The study uncovered that undervaccination was associated with a statistically increased risk of severe outcomes (hospitalization or death) across all age ranges. The over 75s were particularly at risk, twice as likely to experience a severe outcome from SARS-CoV-2 infection when compared to fully vaccinated people in the same age range.
Ultimately the team found that, had the gap been closed and the entire population had been vaccinated in full, 7,180 hospitalisations and deaths could have been avoided in the 4 months of summer 2022 alone.
Commenting on the impact of the study, co-senior author Aziz Sheikh (University of Edinburgh and HDR UK) explained that, “large-scale data studies have been critical to pandemic management, allowing scientists to make policy-relevant findings at speed. COVID-19 vaccines save lives. As new variants emerge, this study will help to pinpoint groups of our society and areas of the country where public health campaigns should be focused and tailored for those communities.”

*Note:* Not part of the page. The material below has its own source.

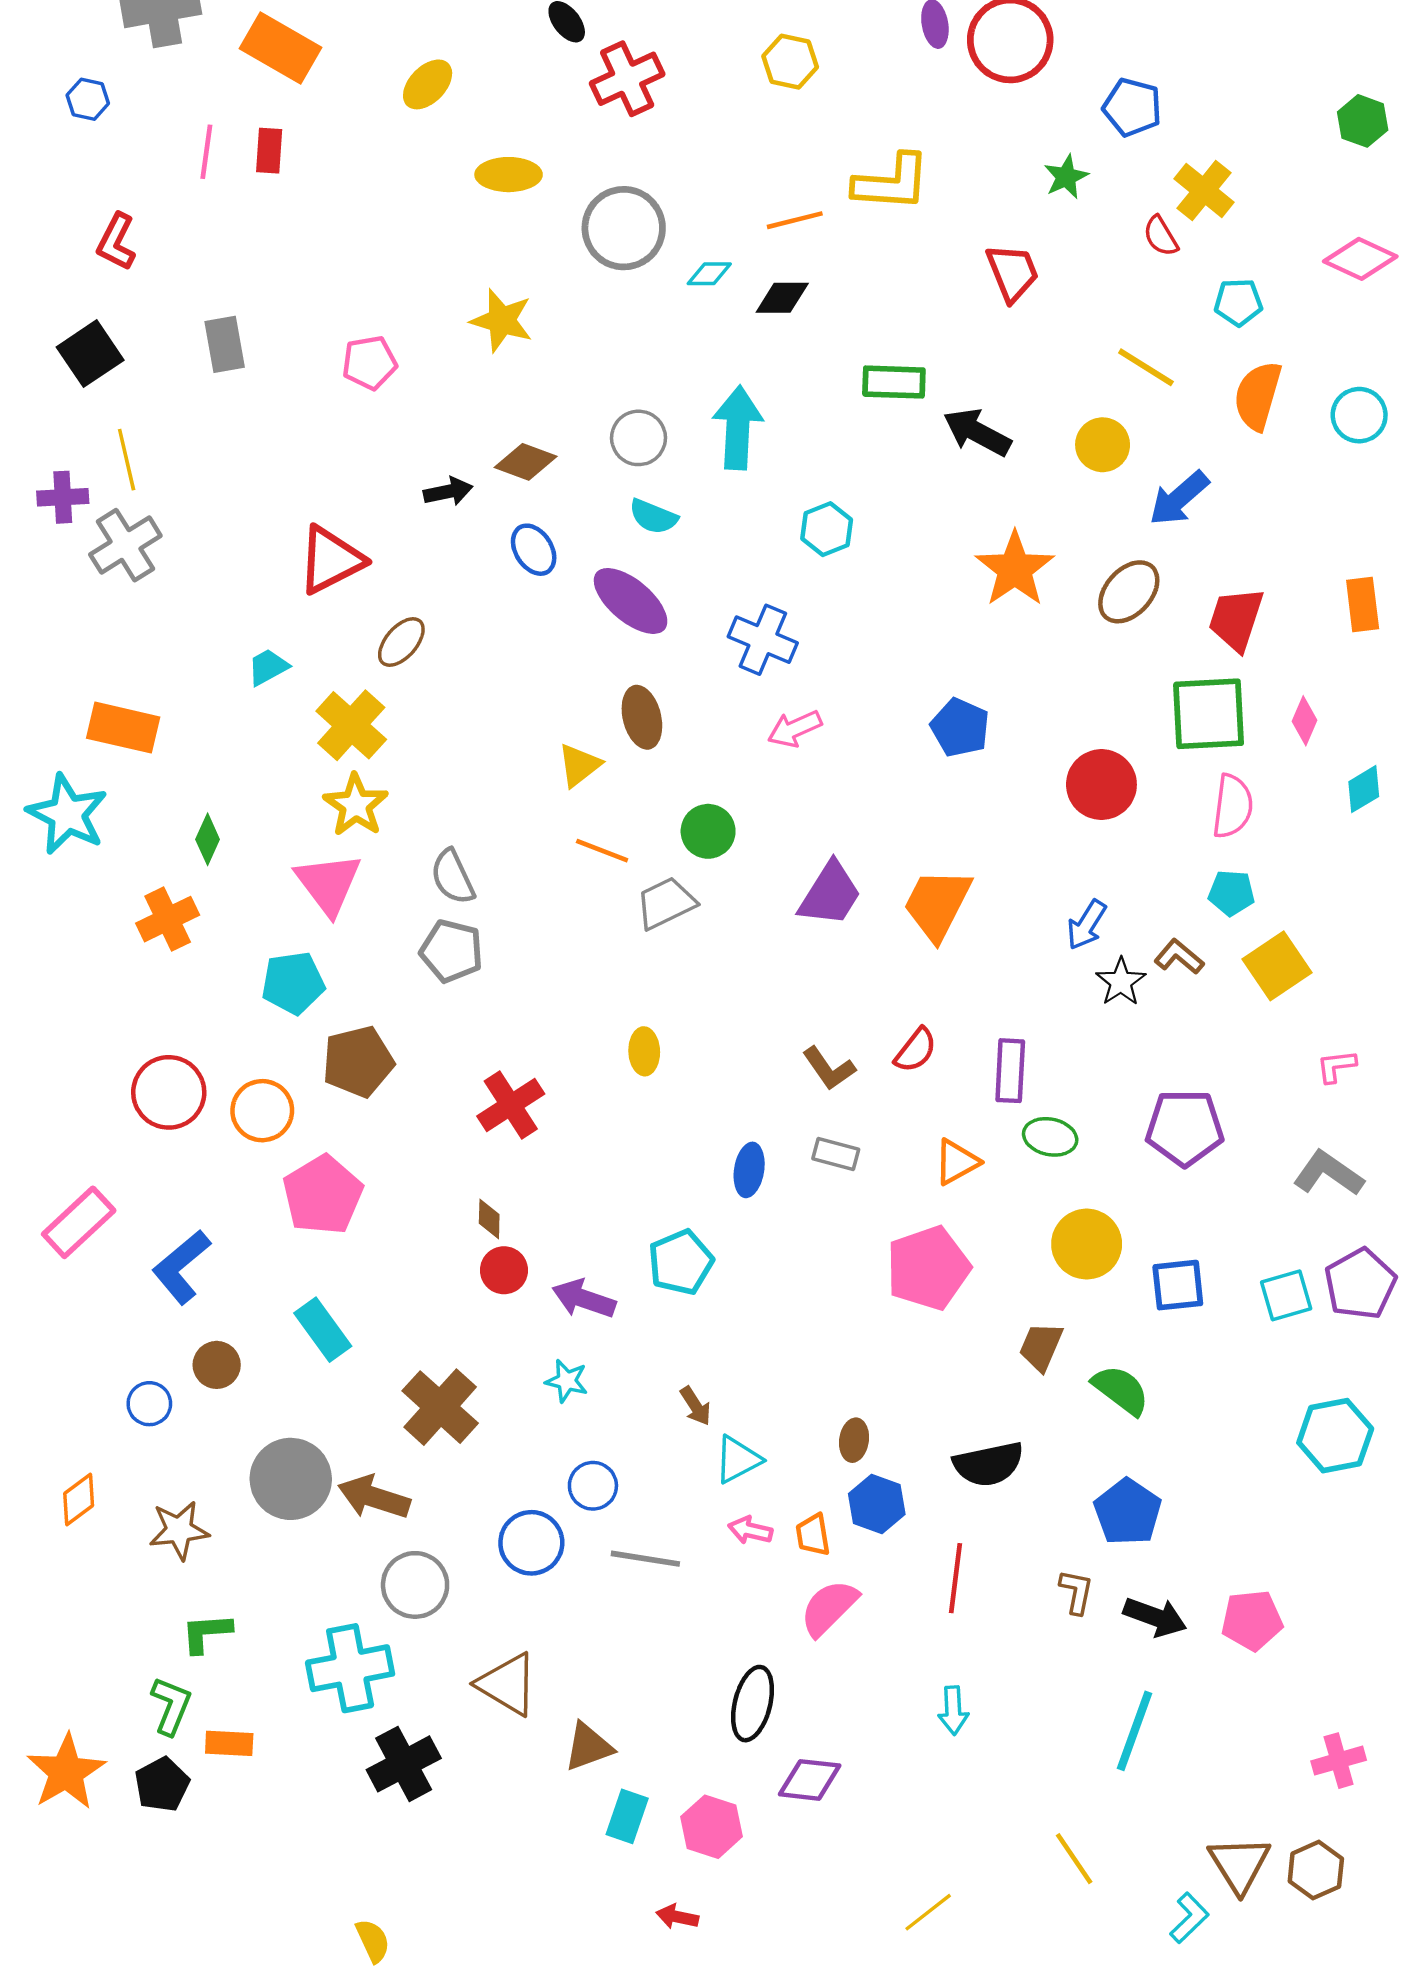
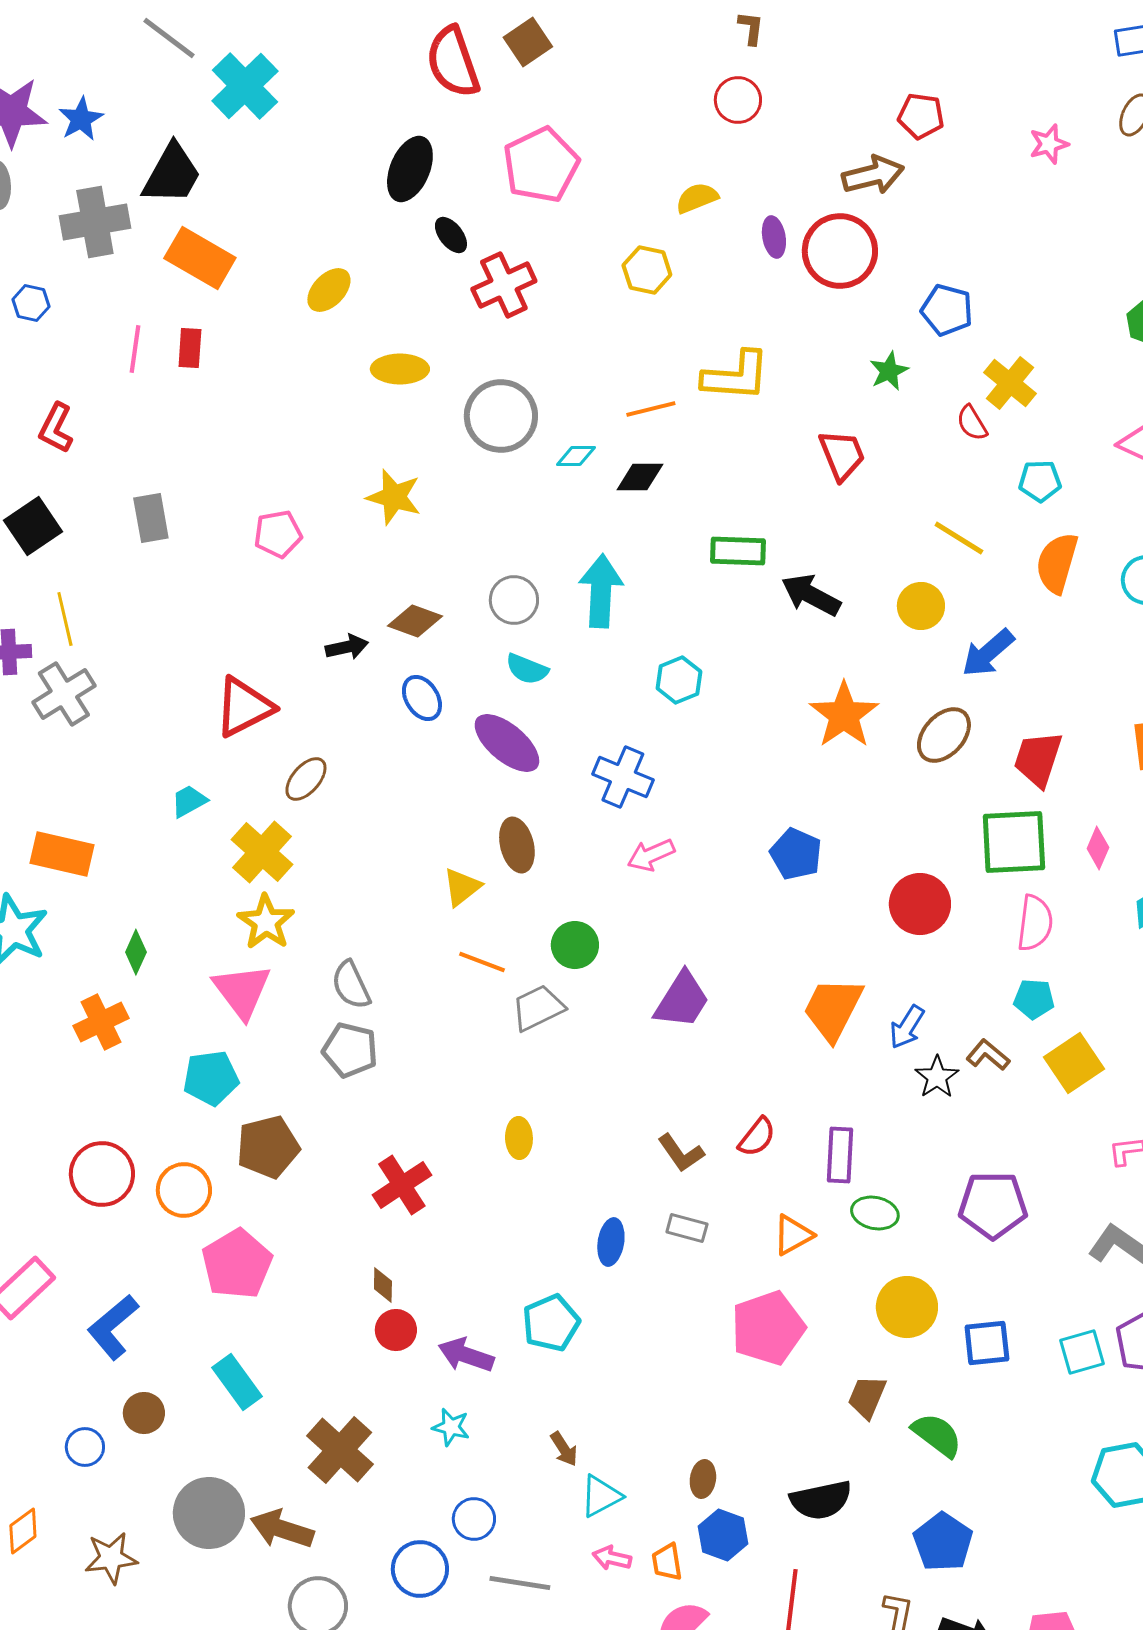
orange trapezoid: (937, 904) -> (833, 1009), moved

Considering the methodology of the study and its potential utilization in other disease areas, co-author Cathie Sudlow commented that, “infrastructure now exists to make full use of the potential of routinely collected data in the NHS across the four nations of the UK. We believe that we could and should extend these approaches to many other areas of medicine, such as cancer, heart disease and diabetes to search for better understanding, prevention and treatment of disease.”